History with style: the impassible writing of Flaubert - Gustave Flaubert

Style, Spring, 1996 by Jed Deppman

Again, this is utterly impassible in the sense I have described: we know neither for whom Salammbo "was confused with Tanith" nor to whom she seemed to be the very genius of Carthage. Both "se confondait" and "semblait" are deliberately ambiguous: they could refer to Salammbo herself, to the people of the city, indeed, even to the narrator, who so often in this text paints detailed and overperfect images. Vergil also equates linguistic entity with external reality - a confusion Flaubert scrupulously maintains in the final lines of the text - but this confusion is never thematized as Dido's own obsession.(13) Flaubert repeatedly stresses this specific aspect of Salammbo:

De son bras etendu, il [Schahabarim] montrait dans Belier la porte de la generation humaine, dans le Capricorne, celle du retour vers les Dieux; et Salammbo s'efforcait de les apercevoir, car elle prenait ces conceptions pour des realites; elle acceptait comme vrais en eux-memes de purs symboles et jusqu'a des manieres de langage, distinction qui n'etait pas, non plus, toujours bien nette pour le pretre. (288; my emphasis)
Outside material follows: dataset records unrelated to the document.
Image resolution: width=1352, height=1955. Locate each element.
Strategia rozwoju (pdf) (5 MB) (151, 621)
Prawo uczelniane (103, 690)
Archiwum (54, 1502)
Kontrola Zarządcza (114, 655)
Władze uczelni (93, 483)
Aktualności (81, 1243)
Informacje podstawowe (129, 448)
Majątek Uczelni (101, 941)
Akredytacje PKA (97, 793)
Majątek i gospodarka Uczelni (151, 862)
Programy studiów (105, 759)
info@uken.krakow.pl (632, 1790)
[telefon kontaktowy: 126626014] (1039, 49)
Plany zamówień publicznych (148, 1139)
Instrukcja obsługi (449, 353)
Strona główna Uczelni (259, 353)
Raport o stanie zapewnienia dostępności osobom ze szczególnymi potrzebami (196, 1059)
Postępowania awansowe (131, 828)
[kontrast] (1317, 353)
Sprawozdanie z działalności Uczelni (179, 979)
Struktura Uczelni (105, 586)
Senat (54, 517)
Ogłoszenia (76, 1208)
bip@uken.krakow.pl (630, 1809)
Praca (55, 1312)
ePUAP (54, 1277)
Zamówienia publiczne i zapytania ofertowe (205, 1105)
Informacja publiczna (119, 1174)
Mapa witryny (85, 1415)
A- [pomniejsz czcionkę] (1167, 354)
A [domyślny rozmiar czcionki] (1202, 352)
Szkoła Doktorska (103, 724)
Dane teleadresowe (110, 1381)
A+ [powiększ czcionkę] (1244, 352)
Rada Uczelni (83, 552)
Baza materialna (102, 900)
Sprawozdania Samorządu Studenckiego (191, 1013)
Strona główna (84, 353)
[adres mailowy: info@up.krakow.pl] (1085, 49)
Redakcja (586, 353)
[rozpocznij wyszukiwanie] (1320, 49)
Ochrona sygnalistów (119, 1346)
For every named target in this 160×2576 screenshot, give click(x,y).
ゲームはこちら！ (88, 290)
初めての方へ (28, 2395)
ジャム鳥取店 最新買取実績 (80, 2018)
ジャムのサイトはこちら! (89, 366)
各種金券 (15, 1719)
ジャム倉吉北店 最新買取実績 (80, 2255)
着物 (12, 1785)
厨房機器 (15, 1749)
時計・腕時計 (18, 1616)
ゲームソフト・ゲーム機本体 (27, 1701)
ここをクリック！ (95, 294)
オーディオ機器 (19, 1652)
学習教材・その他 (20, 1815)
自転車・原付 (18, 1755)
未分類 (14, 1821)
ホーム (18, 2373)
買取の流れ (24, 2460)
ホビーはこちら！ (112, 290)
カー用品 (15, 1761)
With his arm extended, he [Schahabarim] showed in Aries the gate of human generation, in Capricorn, that of the return to the Gods; and Salammbo tried to glimpse them, because she took these conceptions for realities; she accepted as true in themselves the pure symbols and even the flourishes of language, a distinction which was not, itself, always very clear for the priest.

Even putting aside the indeterminable narration, which seems to condemn Salammbo's constitutive logocentrism,(14) the problem announced here informs everything up to the last sentence in the text, which is itself studiously irreducible, a kind of paradigmatic sentence for Proust's impassible pastiche: "Ainsi mourut la fille d'Hamilcar pour avoir touche au manteau de Tanit" (In this way the daughter of Hamilcar died for having touched the veil of Tanith) (Salammbo 469). The difficulty here again is that causality in the case of Salammbo's death is both foregrounded - "for having touched" - and left indeterminate: the tropes of explanation and finality again appear, but they invite a range of interpretations. In what sense is this a "real" causal explanation for her death? Is it what the narrator thinks, what the people think, or what Salammbo thinks? Or is it more metaphorical, that is, a figure for Salammbo's hubristic error of "taking herself for a divinity"? The latter is what we must conclude if we condemn Salammbo for her logocentrism, and it seems to be a real possibility; after all, Matho took her for Tanith and she impassibly refused to answer or interpret his question, providing instead the purely paratactic juxtaposition of two names:

[Matho] "-A moins, peut-etre, que tune sois Tanit?" [Salammbo] "-Moi, Tanit!" (312)

[Matho] "Unless, perhaps, you are Tanith?" [Salammbo] "Me, Tanith!"

And, indeed, the people have just credited her with killing the greatest enemy of the city by the sheer force of her stare.